On 16 August 1819, during the summer wakes holiday season, around 60,000 men, women, and children gathered together at St Peter’s Field in central Manchester. They marched from many outlying districts of Manchester, wearing their best clothes, carrying banners, and singing songs, including such patriotic staples as 'Rule Britannia' and 'God Save the King'. They came from Oldham and Bury, Stockport and Rochdale to hear the famous Henry 'Orator' Hunt speak on the need for electoral reform: universal male suffrage, annual elections, and a secret ballot. It was to become one of the most significant events in modern British history. Hunt took to the hustings at 2.00pm; twenty minutes later, eighteen were dead, including four women and a two-year-old child, and more than six hundred had been injured by the sabres and horses’ hooves of the Manchester and Salford Yeomanry Cavalry (MYC) and the Fifteenth Hussars. The Manchester Magistrates, fearful of unrest, had read the Riot Act out of an open window at the edge of the square and had subsequently given the order for the troops to arrest Hunt and the other organisers of the legal meeting. Hemmed in by buildings on all sides, there had been nowhere for the crowd to escape to and they became easy targets for a drunken yeomanry whose newly-sharpened sabres are a clear indication that they had been spoiling for a fight. As the historian E.P. Thompson so aptly notes, 'This was class war'.

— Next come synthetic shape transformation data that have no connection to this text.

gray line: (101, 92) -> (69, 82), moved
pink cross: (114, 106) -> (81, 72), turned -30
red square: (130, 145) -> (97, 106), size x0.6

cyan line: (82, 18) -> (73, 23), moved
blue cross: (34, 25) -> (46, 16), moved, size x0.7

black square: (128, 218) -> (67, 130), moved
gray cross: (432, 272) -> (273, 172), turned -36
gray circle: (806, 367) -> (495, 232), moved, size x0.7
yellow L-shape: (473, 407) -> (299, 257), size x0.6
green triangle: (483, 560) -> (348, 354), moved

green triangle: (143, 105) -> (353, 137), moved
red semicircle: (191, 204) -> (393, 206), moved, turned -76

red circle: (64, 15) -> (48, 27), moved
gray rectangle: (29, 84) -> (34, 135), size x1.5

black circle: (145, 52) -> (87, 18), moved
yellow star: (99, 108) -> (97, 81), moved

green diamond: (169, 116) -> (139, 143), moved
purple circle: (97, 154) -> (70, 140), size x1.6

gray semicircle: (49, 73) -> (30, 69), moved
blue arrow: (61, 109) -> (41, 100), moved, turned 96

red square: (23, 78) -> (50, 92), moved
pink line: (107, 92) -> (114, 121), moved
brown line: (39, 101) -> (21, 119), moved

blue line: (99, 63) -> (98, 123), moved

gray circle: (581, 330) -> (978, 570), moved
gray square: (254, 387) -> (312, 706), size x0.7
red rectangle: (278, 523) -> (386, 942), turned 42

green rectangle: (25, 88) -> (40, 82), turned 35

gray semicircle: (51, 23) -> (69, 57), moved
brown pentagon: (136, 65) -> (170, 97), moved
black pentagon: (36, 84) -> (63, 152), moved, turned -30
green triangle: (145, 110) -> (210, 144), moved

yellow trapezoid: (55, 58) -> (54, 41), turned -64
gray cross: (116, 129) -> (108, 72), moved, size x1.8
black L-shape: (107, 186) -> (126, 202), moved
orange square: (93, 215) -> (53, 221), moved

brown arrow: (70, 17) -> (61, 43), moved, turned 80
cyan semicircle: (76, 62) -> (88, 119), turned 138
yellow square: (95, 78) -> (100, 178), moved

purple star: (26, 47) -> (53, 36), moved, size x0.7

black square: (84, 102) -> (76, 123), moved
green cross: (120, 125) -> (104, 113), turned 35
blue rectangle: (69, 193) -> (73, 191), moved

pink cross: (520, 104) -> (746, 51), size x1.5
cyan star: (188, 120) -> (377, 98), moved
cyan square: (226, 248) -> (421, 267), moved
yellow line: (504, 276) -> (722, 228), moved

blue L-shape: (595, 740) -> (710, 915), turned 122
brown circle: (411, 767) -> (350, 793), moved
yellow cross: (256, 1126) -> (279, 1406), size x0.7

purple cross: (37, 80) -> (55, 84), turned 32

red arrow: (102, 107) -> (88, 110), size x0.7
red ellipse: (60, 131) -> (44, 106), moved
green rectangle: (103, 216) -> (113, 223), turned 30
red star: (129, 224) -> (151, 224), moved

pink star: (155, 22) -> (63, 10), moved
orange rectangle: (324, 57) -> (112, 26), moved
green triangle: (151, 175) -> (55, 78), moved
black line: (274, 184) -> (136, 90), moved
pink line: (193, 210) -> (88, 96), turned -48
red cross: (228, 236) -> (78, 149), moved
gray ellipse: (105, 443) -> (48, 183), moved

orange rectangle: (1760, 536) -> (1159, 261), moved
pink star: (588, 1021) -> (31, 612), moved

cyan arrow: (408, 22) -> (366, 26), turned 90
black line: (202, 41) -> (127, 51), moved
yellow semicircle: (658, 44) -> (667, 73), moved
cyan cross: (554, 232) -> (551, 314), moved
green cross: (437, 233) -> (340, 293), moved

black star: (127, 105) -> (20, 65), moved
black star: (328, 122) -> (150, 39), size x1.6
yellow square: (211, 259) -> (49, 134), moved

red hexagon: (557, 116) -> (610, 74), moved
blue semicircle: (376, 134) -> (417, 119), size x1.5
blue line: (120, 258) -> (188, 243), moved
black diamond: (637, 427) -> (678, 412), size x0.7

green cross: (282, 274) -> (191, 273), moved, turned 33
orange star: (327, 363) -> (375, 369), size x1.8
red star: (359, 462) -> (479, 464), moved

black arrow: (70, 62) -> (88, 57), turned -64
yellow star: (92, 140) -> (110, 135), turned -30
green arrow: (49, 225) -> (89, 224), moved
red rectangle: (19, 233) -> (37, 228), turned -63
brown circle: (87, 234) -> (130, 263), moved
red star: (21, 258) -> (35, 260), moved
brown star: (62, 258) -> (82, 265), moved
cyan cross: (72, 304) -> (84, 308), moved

News of what was depicted as a massacre spread quickly throughout the country, due in part to the publication of a lengthy article in The Times on 19 August by John Tyas, the only journalist employed by a national paper present at St Peter’s Field and who was arrested alongside Hunt. In the article, he stressed the peaceful nature of the crowd, even when the MYC rode into their midst: 'Not a brick-bat was thrown at them — not a pistol was fired at them during this period — all was quiet and orderly'. Once arrests had been made, the MYC began to attack the banners and liberty caps carried by the marchers, 'cutting most indiscriminately to the right and the left in order to get at them'. Then the crowd began to fight back: 'From that moment the Manchester Yeomanry Cavalry lost all command of temper'.

In an ironic 'nod' to the Battle of Waterloo, fought four years earlier in 1815, the journalist, James Wroe, named the event ‘Peter Loo’ on 21 August in the Manchester Observer. Despite government and royal support for the actions of the Manchester Magistrates, the reaction to the massacre was largely condemnatory and took the form not only of newspaper articles and letters, but also of cartoons, poetry and even ceramics, many of which appeared within days of the massacre. Established radical journals, such as Leigh Hunt’s Examiner and Thomas Wooler’s Black Dwarf, voiced their outrage in the pages of their journals and were briefly joined by new publications, including The White Hat and The Briton, all of which sprang out of the wave of protest surrounding Peterloo and which fell victim to repressive legislation at the end of the year.

‘The Peterloo Man’
As with many of the songs written about Peterloo, the Manchester and Salford Yeomanry Cavalry, who inflicted most of the deaths and injuries on an unarmed people, are depicted as cowardly, primarily due to their violence towards women and children whom they deliberately targeted. Published in the radical journal, Black Dwarf, on 6 October 1819, the tone of this poem is vitriolic and the comparison with the battle-field of Waterloo only serves to highlight the cowardly nature of the yeomen at Peterloo.

The Meeting at Peterloo
The Bodleian Library’s Broadside Ballads Collection contains two copies of this broadside ballad, neither of which states the printer. The use of colloquial language in the song lends authenticity to what seems to be an eye-witness account of events on the day and it begins by gathering an audience to listen to the song in a centuries-old ballad tradition. The fact that the chorus is not printed suggests the audience would have been familiar with it and it may have been a version of 'With Henry Hunt We’ll Go'.

There were more than seventy poems and songs published in the immediate aftermath of the massacre. Almost half of these were published in radical journals with the rest comprising broadside ballads with a few from chapbooks. Despite many of them having 'song' in their title, only nineteen state a specific tune.